Exercise requirements - Go through the data and copy every line in which "bilgi" appears.

Provided material -
↓

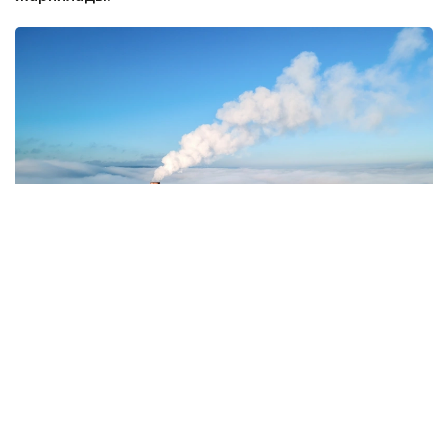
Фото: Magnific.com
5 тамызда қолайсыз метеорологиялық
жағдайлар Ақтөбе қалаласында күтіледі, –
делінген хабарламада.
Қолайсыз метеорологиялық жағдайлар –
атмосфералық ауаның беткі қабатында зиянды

↑
↓

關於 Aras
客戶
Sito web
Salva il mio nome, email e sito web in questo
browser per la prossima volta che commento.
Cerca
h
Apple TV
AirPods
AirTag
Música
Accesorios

↑
↓

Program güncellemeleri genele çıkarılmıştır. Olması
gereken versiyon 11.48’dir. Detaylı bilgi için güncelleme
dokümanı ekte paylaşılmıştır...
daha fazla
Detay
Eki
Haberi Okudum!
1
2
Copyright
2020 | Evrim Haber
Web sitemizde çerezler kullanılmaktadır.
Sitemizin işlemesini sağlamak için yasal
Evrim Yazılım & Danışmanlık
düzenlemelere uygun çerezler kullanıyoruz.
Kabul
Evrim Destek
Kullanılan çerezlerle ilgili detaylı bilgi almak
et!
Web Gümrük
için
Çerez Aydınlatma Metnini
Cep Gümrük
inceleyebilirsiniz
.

↑

Task result -
gereken versiyon 11.48’dir. Detaylı bilgi için güncelleme
Kullanılan çerezlerle ilgili detaylı bilgi almak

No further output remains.